(Work to be completed)
Leave every picture behind and copy the rest of the entries below exactly.

(Given entries)
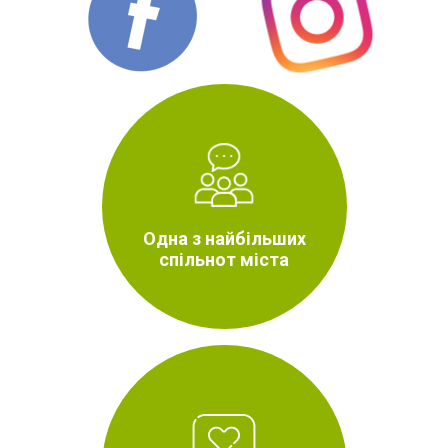
Одна з найбільших
спільнот міста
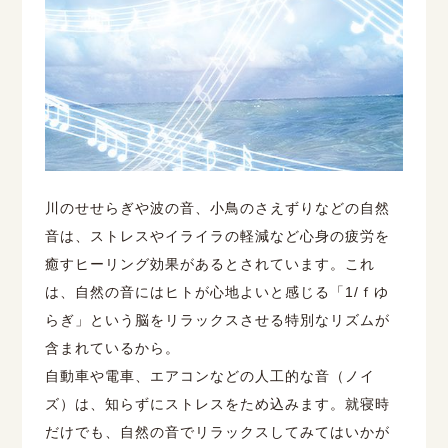
川のせせらぎや波の音、小鳥のさえずりなどの自然
音は、ストレスやイライラの軽減など心身の疲労を
癒すヒーリング効果があるとされています。これ
は、自然の音にはヒトが心地よいと感じる「1/ｆゆ
らぎ」という脳をリラックスさせる特別なリズムが
含まれているから。
自動車や電車、エアコンなどの人工的な音（ノイ
ズ）は、知らずにストレスをため込みます。就寝時
だけでも、自然の音でリラックスしてみてはいかが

(Solution to this exercise)
Одна з найбільших
спільнот міста
川のせせらぎや波の音、小鳥のさえずりなどの自然
音は、ストレスやイライラの軽減など心身の疲労を
癒すヒーリング効果があるとされています。これ
は、自然の音にはヒトが心地よいと感じる「1/ｆゆ
らぎ」という脳をリラックスさせる特別なリズムが
含まれているから。
自動車や電車、エアコンなどの人工的な音（ノイ
ズ）は、知らずにストレスをため込みます。就寝時
だけでも、自然の音でリラックスしてみてはいかが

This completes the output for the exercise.